In Banks v. Cypres Chase Condominium Association B, Inc. and Andre Bujold, No. 22-60747-CIV-MORENO, 2022 WL 2870127 (S.D.Fla. July 21, 2022), the court, inter alia, held that plaintiff did not sufficiently allege a race-based hostile work environment claim under 42 U.S.C. § 1981, and accordingly dismissed it under Federal Rule of Civil Procedure 12(b)(6).
From the decision:
[Defendant] Bujold’s alleged conduct here—calling Banks a liar, referring to her as “you people,” standing close to her, peering through the window at her, accusing her of poor performance, and yelling at her—falls short of creating a hostile work environment. A survey of Eleventh Circuit precedent confirms that the alleged conduct here is not “severe” as that term is used in the case law. See Adams v. Austal, U.S.A., L.L.C., 754 F.3d 1240, 1254 (11th Cir. 2014) (confederate flag on co-worker clothing, racist graffiti in the men’s room, and several racial slurs); Gupta v. Florida Bd. of Regents, 212 F.3d 571, 578-79 (11th Cir. 2000) (supervisor suggestively touched plaintiff on several occasions, lifted her dress, asked her to lunch, told her she was beautiful, stared at her, and called her at home on numerous occasions).
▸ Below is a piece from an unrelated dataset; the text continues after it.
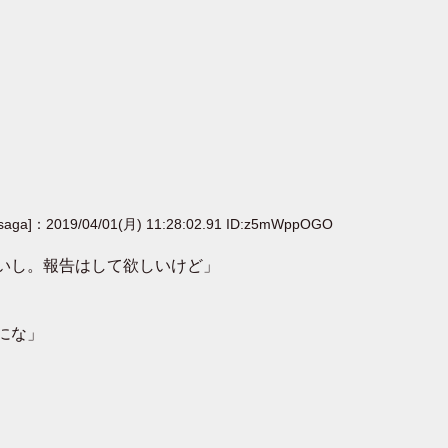
[saga]：2019/04/01(月) 11:28:02.91 ID:z5mWppOGO
いし。報告はして欲しいけど」
にな」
Take, for example, Judge Altonaga’s application of the relevant precedent in Thompson v. City of Miami Beach, Fla., 990 F. Supp. 2d 1335 (S.D. Fla. 2014). In that case, the plaintiff’s supervisor hurled profane racial slurs at him on three separate occasions, gave him a workplace nickname referring to a movie character of the same race, aggressively berated him about his performance, and monitored the plaintiff during his work so as to intimidate him. The order explained that the three racial slurs were insufficiently severe, in part given their infrequency, but especially absent any allegation that they interfered with the plaintiff’s job performance or involved physical harassment. And the other allegations were not race-related; instead, they reflected “boorish and rude behavior” which evidenced that the plaintiff’s supervisor needed better manners and leadership skills. Id. But still, the behavior fell well short of creating a hostile work environment.
Likewise here, the alleged slur—“you people”—is not severe enough on its own. There is no allegation that any of Bujold’s conduct interfered with Banks’s job performance. And while Banks alleges physical intimidation by “close” standing, this alleged physicality is not enough: if the Eleventh Circuit has found a short, physical “tussle” to lack sufficient severity, then standing close so as to intimidate an employee is also not severe. See Brathwaite v. Sch. Bd. of Broward Cnty., Fla., 763 F. App’x 856, 859 (11th Cir. 2019). Finally, though the alleged conduct is somewhat frequent—ten to fifteen occasions from March to July—that factor is not enough to overcome the deficiency in the other three considerations just discussed. Not to mention, it is questionable whether the use of the phrase “you people” is enough to meaningfully link the other alleged conduct to Banks’s protected status.
[Cleaned up.]
The court also dismissed plaintiff’s race-based discrimination claim, holding that plaintiff’s complaint failed to sufficiently allege that plaintiff was treated less favorably than a “comparator” outside her protected class.